Why MD Anderson Should Be The Least Likely Place For Physician Burnout

Why MD Anderson Should Be The Least Likely Place For Physician Burnout

By

Leonard Zwelling

Siddhartha Mukherjee is both prolific and insightful. The Pulitzer Prize-winning author of The Emperor of All Maladies, the biography of cancer, has written another great piece in The New York Times Magazine of October 14, 2018 called “As the practice of medicine shifts, can doctors avoid burnout by finding meaning.”

Sidd relates his experiences in anatomy class in medical school and the fates of his three lab partners as they progressed in their medical careers. He goes on to generalize that a key to avoiding burnout—emotional exhaustion, depersonalization, and a sense of a lack of personal accomplishment—is to find meaning in the work we doctors select. These are the three scales on which the Maslach test for burnout are based and it is avoiding sliding down these scales that may be the key to avoiding burnout.

Dr. Mukherjee defines meaning as also having three axes—purpose, mastery, and autonomy.
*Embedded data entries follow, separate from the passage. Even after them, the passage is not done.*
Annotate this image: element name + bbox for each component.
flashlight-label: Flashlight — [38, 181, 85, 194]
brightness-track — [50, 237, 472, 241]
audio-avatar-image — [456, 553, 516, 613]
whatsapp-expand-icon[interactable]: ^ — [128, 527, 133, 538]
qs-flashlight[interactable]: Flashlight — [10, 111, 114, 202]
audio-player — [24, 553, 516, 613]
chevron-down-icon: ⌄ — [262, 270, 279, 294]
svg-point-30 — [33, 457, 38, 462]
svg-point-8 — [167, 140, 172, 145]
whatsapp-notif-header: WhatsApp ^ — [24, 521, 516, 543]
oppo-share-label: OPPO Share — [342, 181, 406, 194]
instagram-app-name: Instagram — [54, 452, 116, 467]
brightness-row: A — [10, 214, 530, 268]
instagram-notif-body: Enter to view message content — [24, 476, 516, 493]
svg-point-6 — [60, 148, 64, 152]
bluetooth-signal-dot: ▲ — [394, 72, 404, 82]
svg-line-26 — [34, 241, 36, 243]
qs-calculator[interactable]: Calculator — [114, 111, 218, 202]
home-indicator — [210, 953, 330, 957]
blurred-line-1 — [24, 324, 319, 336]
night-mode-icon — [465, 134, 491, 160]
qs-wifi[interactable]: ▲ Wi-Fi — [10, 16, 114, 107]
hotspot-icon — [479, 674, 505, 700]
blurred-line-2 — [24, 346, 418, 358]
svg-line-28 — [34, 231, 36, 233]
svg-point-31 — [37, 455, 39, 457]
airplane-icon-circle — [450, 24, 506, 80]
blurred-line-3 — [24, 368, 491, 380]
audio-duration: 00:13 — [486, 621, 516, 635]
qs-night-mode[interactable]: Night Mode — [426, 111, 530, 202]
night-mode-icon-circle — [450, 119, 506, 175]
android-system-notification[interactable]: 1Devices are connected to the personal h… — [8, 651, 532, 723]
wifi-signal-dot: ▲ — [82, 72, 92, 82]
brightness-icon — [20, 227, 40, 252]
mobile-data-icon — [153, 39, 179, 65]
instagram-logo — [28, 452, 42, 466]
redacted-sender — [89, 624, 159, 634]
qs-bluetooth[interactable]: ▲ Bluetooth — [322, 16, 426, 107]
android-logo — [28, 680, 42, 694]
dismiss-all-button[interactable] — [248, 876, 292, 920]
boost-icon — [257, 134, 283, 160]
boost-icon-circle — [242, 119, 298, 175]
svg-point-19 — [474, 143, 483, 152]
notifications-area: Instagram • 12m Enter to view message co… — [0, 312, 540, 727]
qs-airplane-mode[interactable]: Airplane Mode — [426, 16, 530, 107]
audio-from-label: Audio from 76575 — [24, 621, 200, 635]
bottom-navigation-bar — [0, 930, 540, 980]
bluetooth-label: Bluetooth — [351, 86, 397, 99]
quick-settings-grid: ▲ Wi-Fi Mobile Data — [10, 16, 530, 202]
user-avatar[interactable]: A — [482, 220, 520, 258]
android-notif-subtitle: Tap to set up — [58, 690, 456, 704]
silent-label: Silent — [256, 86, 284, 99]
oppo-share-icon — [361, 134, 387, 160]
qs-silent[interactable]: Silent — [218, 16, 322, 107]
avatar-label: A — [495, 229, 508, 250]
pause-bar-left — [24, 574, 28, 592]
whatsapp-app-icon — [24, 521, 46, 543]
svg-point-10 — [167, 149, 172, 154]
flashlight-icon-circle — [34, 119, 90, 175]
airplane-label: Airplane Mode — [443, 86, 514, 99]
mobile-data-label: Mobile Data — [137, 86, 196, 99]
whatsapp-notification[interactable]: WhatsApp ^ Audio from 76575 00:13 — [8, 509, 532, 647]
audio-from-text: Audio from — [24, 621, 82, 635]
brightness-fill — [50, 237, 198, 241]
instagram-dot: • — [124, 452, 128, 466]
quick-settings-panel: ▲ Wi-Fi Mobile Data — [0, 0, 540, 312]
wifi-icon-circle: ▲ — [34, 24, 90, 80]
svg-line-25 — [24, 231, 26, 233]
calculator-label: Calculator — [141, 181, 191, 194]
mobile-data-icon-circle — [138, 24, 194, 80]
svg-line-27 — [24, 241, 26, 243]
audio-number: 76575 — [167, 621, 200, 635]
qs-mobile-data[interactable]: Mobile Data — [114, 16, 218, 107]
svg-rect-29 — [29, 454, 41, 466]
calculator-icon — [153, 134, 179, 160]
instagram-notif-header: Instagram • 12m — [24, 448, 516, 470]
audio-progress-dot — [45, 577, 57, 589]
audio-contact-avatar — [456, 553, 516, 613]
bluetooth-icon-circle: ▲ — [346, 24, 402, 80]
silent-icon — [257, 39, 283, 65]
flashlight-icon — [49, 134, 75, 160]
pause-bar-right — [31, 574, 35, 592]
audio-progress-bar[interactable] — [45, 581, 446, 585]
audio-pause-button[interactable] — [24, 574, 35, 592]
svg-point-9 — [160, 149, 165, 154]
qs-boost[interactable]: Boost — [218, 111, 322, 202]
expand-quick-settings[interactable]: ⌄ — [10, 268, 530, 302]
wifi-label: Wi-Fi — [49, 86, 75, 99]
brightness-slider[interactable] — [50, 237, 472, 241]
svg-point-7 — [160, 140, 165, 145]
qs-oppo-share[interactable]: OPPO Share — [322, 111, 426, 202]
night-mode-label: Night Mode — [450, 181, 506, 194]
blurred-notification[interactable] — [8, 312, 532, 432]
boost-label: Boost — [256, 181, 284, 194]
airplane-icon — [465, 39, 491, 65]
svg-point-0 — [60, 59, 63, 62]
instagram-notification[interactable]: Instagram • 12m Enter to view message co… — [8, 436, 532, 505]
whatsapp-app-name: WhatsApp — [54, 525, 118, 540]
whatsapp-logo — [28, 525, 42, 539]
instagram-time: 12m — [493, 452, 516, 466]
This correlates well with what my analyst once told me was the definition of fun. It is pleasure, engagement and meaning. So for doctors to avoid the trap of emotional breakdown and burnout, it is not through the avoidance of work, but through the sculpting of that work into meaningful activity that provides the physician with a sense of purpose, a feeling of accomplishment and genuine competence, and a belief that the doctor has some degree of control over his or her own life.
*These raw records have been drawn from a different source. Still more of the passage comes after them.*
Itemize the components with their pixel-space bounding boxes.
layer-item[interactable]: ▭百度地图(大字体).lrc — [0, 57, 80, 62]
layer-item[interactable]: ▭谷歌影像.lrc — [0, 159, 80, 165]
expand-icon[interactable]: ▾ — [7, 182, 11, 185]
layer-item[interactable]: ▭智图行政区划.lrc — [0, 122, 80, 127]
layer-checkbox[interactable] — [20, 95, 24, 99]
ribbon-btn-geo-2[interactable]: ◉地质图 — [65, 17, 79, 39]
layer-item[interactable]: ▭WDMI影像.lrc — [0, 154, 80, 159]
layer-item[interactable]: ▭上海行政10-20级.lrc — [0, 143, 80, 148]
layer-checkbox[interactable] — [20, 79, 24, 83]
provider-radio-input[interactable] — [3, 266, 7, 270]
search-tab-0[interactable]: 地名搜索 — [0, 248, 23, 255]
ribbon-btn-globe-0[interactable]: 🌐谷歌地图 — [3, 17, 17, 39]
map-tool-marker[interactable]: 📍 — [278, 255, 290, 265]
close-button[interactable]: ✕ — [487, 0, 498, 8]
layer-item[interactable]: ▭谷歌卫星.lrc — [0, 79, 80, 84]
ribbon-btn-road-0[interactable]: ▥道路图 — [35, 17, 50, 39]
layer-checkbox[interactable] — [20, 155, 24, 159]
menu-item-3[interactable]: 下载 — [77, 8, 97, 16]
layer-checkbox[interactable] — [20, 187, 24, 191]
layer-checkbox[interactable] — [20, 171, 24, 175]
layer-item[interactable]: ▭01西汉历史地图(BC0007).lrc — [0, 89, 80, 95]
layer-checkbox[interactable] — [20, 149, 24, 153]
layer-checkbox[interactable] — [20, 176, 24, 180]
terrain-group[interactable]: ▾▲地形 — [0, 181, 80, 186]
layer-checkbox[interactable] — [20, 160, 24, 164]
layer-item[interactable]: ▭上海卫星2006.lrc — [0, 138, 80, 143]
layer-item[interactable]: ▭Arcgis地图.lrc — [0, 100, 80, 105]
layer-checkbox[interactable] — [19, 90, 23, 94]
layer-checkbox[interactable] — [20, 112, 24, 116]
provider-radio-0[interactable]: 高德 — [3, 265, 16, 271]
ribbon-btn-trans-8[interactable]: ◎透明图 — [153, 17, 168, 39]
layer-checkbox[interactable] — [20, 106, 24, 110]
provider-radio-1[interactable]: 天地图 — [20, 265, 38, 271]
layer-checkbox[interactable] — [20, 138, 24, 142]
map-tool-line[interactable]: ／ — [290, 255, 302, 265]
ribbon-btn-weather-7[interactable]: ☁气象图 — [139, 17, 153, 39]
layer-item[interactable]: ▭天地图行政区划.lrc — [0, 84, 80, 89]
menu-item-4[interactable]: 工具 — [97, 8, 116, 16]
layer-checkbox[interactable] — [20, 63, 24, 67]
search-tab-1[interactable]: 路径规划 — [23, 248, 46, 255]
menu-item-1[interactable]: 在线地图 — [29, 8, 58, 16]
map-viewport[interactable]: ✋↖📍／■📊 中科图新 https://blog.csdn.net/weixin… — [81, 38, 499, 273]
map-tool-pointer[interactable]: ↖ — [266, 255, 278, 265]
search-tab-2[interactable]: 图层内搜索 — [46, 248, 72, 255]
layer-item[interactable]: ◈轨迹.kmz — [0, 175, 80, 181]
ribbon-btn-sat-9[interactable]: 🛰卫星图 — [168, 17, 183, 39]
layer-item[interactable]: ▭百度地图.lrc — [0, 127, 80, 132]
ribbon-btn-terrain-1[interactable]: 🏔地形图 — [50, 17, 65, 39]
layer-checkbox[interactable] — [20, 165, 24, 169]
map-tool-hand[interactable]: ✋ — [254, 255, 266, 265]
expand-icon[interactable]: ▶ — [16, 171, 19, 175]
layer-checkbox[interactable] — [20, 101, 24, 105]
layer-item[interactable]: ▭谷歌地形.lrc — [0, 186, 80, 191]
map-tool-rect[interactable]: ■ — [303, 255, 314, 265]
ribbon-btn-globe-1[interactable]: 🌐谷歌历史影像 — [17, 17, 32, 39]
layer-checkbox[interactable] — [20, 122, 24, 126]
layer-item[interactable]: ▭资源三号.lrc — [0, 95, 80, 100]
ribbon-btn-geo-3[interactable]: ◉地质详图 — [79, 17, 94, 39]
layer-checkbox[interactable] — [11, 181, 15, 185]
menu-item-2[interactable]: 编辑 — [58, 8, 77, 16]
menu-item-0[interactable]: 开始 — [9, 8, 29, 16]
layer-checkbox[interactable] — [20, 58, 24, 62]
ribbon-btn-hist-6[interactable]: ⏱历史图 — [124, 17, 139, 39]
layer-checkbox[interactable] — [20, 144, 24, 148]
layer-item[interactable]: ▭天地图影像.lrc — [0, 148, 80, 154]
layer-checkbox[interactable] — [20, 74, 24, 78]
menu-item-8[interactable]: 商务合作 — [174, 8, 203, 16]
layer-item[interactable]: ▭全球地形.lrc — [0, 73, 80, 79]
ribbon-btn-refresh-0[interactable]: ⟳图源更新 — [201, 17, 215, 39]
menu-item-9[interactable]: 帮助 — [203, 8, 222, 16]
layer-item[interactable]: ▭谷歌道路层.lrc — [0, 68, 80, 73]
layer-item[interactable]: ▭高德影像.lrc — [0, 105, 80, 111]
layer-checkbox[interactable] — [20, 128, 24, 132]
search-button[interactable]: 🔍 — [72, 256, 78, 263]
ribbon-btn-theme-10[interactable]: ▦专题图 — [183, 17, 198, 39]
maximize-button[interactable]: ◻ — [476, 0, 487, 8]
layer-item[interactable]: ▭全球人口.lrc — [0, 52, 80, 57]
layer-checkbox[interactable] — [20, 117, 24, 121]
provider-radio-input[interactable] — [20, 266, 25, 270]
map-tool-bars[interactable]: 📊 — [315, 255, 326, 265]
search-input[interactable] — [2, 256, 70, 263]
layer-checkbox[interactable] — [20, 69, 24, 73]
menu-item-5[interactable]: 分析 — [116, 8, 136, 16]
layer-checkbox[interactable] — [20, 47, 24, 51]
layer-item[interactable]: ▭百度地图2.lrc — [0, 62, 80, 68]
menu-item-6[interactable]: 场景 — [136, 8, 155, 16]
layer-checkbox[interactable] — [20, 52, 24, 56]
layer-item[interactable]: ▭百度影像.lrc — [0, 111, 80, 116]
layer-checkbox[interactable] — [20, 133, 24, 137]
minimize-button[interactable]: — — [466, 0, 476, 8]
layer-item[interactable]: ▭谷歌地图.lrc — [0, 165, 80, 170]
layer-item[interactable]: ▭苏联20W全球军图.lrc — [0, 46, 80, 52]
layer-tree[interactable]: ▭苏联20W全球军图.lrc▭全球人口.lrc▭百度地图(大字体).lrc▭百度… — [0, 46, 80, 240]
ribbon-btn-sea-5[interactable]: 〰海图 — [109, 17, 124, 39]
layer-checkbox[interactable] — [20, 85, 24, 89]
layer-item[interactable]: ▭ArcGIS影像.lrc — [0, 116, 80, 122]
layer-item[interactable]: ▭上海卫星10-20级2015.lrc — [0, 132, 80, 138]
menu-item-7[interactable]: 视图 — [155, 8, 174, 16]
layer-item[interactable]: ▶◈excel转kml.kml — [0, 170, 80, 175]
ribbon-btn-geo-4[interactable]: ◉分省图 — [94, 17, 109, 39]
I can think of no place where such a life in medicine is more likely to occur than at The MD Anderson Cancer Center.

I am the prime example, because I kept changing what I did to feel like my career and professional life had meaning and the organization was able to accommodate my whims.
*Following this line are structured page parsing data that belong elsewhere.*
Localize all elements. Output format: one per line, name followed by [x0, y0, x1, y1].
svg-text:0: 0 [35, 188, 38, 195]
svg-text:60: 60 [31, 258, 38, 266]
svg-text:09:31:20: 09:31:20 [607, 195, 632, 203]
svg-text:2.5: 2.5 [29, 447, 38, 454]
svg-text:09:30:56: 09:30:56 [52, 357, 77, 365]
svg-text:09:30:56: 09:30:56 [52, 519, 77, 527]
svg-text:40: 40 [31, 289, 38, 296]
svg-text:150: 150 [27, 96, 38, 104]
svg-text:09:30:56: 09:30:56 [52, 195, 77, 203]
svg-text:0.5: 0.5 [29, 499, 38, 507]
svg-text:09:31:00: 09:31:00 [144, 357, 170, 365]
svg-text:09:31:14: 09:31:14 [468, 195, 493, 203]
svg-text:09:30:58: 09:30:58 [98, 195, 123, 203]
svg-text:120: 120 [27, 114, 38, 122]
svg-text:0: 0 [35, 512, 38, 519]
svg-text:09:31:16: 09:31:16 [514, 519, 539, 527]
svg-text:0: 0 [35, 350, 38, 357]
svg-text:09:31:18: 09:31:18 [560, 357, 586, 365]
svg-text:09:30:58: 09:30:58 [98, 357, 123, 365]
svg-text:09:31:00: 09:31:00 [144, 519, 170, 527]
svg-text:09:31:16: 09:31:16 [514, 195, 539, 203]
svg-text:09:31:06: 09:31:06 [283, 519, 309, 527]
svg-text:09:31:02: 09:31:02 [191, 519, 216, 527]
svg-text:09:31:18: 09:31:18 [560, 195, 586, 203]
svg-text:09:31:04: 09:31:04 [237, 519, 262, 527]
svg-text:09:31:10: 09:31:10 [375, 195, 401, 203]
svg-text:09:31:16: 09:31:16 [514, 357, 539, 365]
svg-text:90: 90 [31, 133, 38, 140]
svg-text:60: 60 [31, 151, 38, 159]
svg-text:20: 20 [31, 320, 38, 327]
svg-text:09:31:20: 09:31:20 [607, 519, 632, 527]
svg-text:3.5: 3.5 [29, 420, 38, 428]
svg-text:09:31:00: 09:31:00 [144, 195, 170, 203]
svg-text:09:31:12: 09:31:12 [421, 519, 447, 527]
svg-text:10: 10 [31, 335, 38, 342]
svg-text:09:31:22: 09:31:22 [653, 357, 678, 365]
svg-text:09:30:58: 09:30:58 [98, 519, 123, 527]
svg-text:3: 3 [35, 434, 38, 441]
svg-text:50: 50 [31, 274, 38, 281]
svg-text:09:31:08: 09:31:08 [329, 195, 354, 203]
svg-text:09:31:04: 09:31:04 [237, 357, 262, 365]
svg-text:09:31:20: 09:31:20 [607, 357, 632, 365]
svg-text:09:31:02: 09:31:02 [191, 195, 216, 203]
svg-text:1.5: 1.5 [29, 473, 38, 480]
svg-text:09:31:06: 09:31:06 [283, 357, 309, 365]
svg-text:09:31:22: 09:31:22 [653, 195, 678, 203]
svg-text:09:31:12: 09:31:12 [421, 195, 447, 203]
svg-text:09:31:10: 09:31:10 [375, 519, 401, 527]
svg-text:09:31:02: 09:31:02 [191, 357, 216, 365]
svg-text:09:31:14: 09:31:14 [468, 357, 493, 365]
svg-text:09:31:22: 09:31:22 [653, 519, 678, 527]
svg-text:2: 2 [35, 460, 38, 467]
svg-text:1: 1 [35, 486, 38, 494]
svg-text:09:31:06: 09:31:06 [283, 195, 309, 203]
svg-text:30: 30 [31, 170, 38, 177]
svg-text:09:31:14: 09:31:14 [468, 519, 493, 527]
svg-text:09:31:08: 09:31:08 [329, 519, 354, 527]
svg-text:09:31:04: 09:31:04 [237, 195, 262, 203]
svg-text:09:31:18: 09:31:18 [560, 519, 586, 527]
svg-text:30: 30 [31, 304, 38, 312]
I came to Anderson in 1984 as a physician-scientist, boarded in medical oncology and expecting to pursue my previous roles as both an attending doctor and a lab-based investigator. I quickly learned that I may well have been board-certified in medical oncology, but that didn’t mean I really knew what I was doing. The clinicians I met when I arrived in Houston were far more experienced and skilled than I. I rapidly learned to defer to their judgment in matters of clinical care and I still do to this day. These guys and gals are the pros from Dover when it comes to caring for people with malignant diseases.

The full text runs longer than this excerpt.